Q: So what was the encounter with Derrick?
A: Oh yeah, well you see Derrick and me grew up, yunno, him become like my second heir (?) in music, beca' him and me grow up in Orange Lane now in which... I felt that me and Derrick could a make some music together, y'know. Beca' me and Derrick was like down by the fireplace and go play, behind Orange Street, yunno, me and Derrick was behind there knockin' on cars, like open cars, and all dem t'ing deh, trying to get a t'ing together. Yes, there so we started it, we started it like... I think I was the one who mention to Derrick one day seh, like, "Look man, with all this talent that we've got, mek we try and see if we can attend one of these talent shows" - speaking is that Vere John show I'm talkin'. So, I can totally remember that, me and Derrick started out same time and do talent shows. I would say this is the late fifties, yunno, beca' is shortly after I stopped those talent shows, then I start recording. And recording business start in Jamaica in the late fifties, and in the sixties whe you used to have first set of ska tunes used to come out.
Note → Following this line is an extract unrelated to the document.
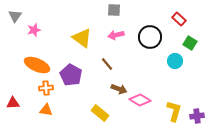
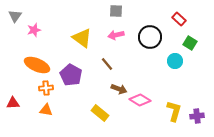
gray square: moved 2 px right, 1 px down
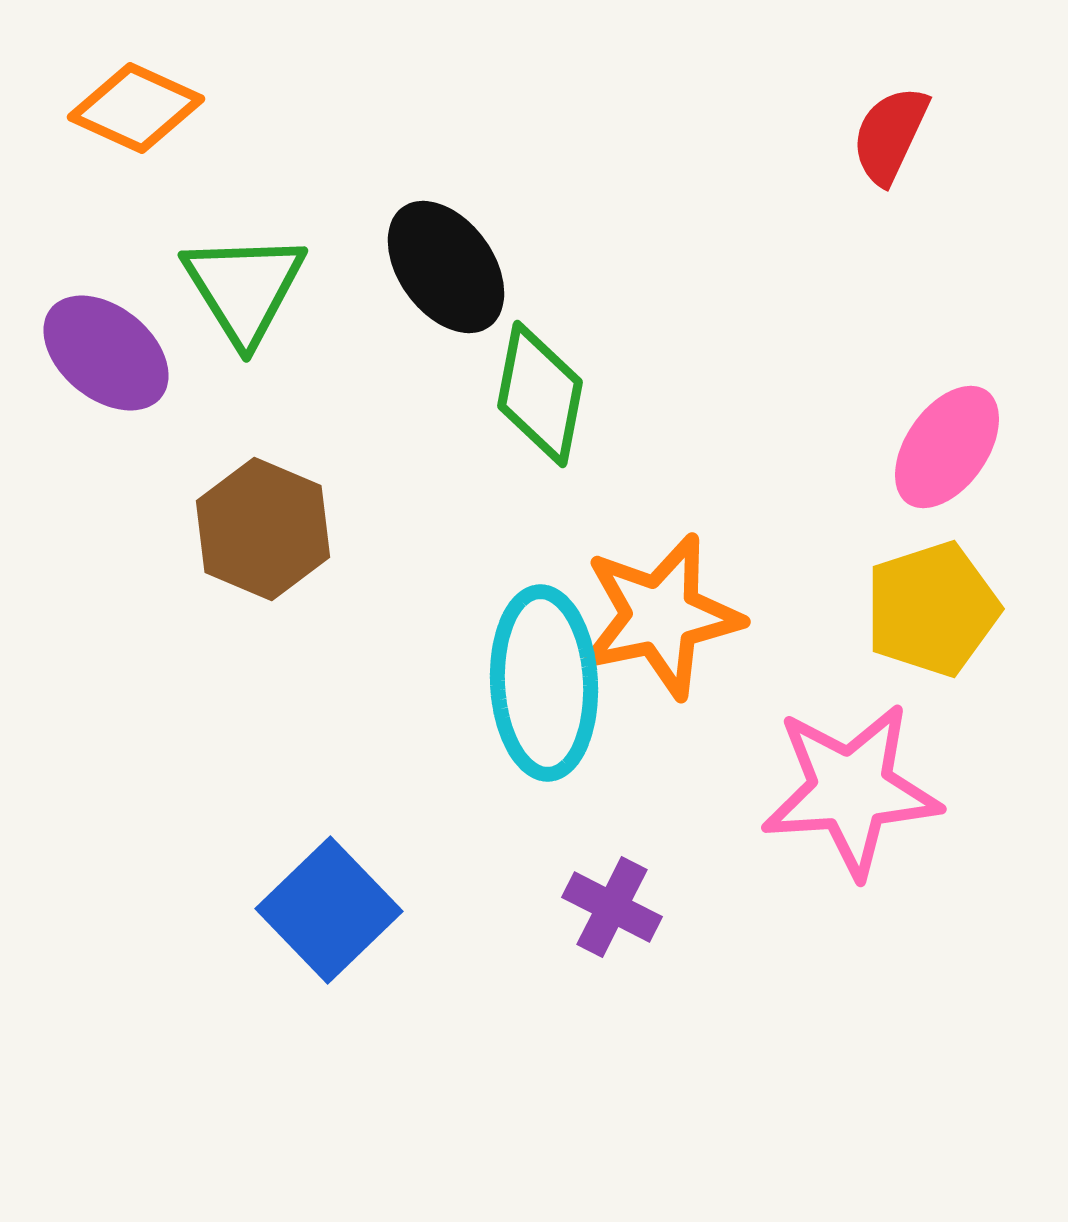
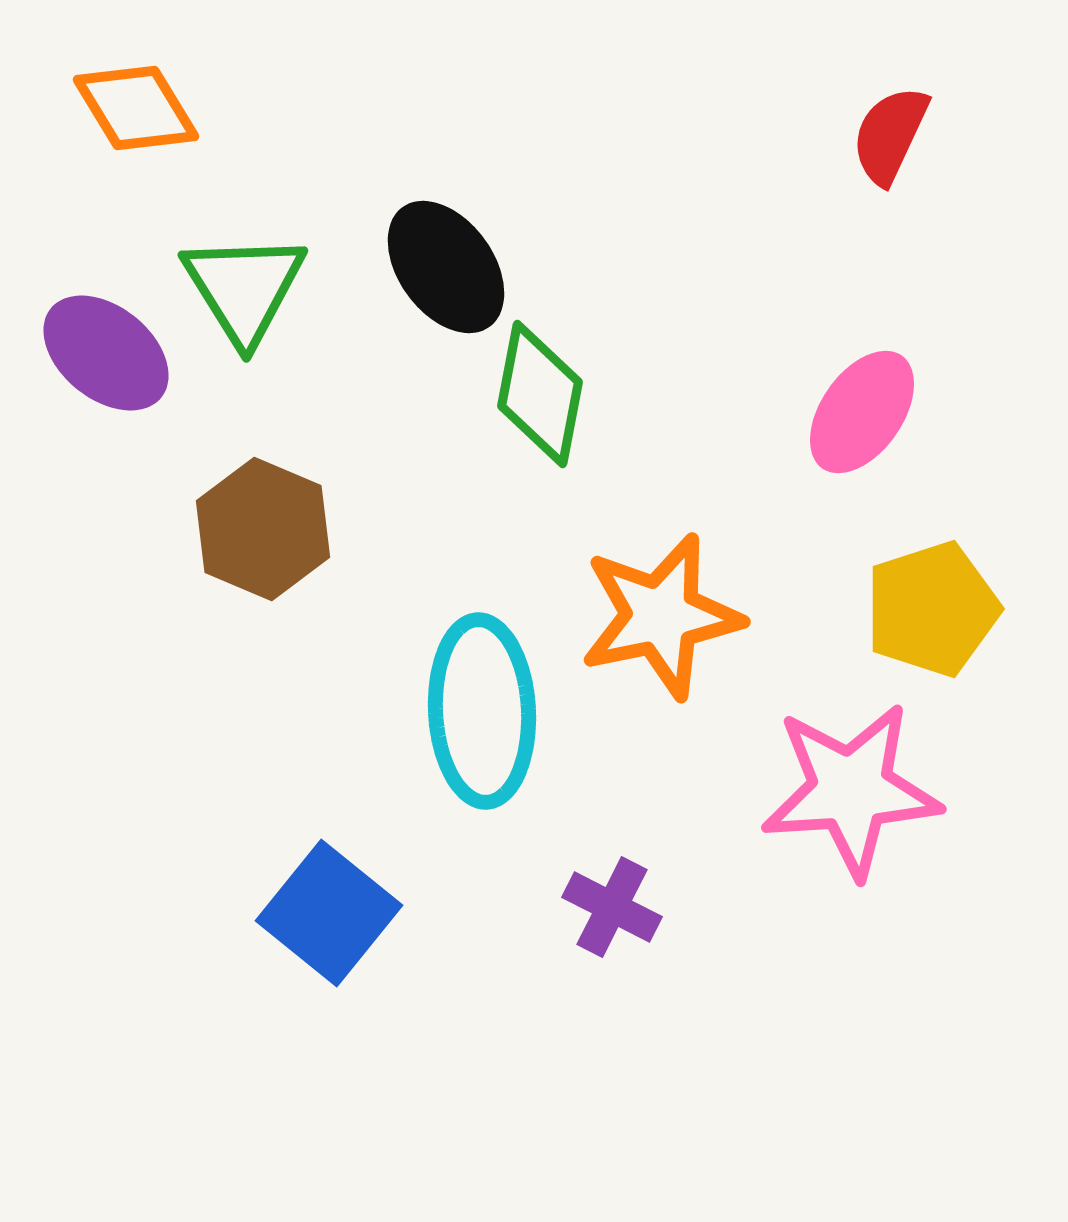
orange diamond: rotated 34 degrees clockwise
pink ellipse: moved 85 px left, 35 px up
cyan ellipse: moved 62 px left, 28 px down
blue square: moved 3 px down; rotated 7 degrees counterclockwise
So it's shortly after that time we left Vere John's and start doing Jamaican ska music.
Q: So Derrick wasn't already recording when you met. How was he in those days?
A: Derrick, I want to tell you now, Derrick in business and Derrick branch out, yunno, after he leave Vere John's Derrick branch out on his own. And it's not totally on his own beca' the first song me recorded is me and him record it, a tune called 'My Nights Are Lonely'.
Q: For whom?
A: That was for Highlight, Little Wonder (the shop and label respectively, Highlight also released acts like Keith & Enid and Lascelles Perkins). Yeh, that man had a shop on Spanish Town Road in Jamaica, so that was where we made our first recording. Now, then Derrick branch out, Derrick do his own songs, like he do it for himself and I do mine, yunno. He was recording for Duke Reid, I was doing songs for Duke Reid too. Then, like I'm saying, when these t'ings started, I make a very important t'ing happen in Jamaica, in Jamaica music, y'know what I mean. Beca' Jamaican music is like it become international now, right, and them calling it all kinda t'ings. Them call it - well, for dances you do t'ings, right, you have reggae, them call it reggae, and then you have ska, and y'know you have dancehall type a t'ing. But what I really say is that Jamaica music - I say I do a t'ing in Jamaica, I play a very important part in Jamaican music. Beca' then Jamaican music never really have no like a man say, well, then y'know in calypso music everybody like calypso ca' they can hear calypso a come from Trinidad whe yu can really say calypso a come from. Jamaica never really have say no direct music whe, y'know wha' I mean, you have a kinda sound whe 'this sound comes from this island'. Well, you have mento, and you have this dance them call soca and then you have a next kinda dance you call jump-up, jump-up, right, but them kinda dance there is different kinda dance. You see, ska music now, ska music is not a music whe come from China or it come from Hong Kong or it come from Britain or nutten, ska music was identically made in Jamaica. And the time when I was doing the music in Jamaica right when them discover, seh: "Young man, da music yah sound different and it sound like we na hear nutten like this, yunno". Till them develop it up, yunno, and you have different, different style of music a come offa the same kind of music - what is ska, yunno. Is that is the time like when I make the first tune whe them call 'Humpty Dumpty (Sat On A Wall)', I dunno if you hear that song yet, but that song change Jamaica. When them start talk about 'this song sound like it an American tune', or 'it sound like a mento', or 'it sound like a calypso'.
Q: Right, that tune had that particular emphasis on the half beat in comparison to earlier Jamaican recordings, which was more like the US type of R&B, while this one had something distinctively its own.
A: Well, yea. Well, talking this and talking that now, when you going face up with American and talk about different style of music, you see, is that Jamaican music - ska music, right, is the riddim of it, yunno. It have the same kinda chords them like whe you would have in the American tunes from change one to a change, is what I mean from one chord to the other. But the direct sound and the beat whe it did have, is that it did have a deep down identical sound of tone. Well, I tell you from those era, from them times deh when music a start when a man say and say, well, this tune a sound like it's a ska tune or a reggae tune or it's a kinda blue-beat or a rockers or whatever, is right deh so it started from - is from the ska music, is right deh so everyt'ing started from.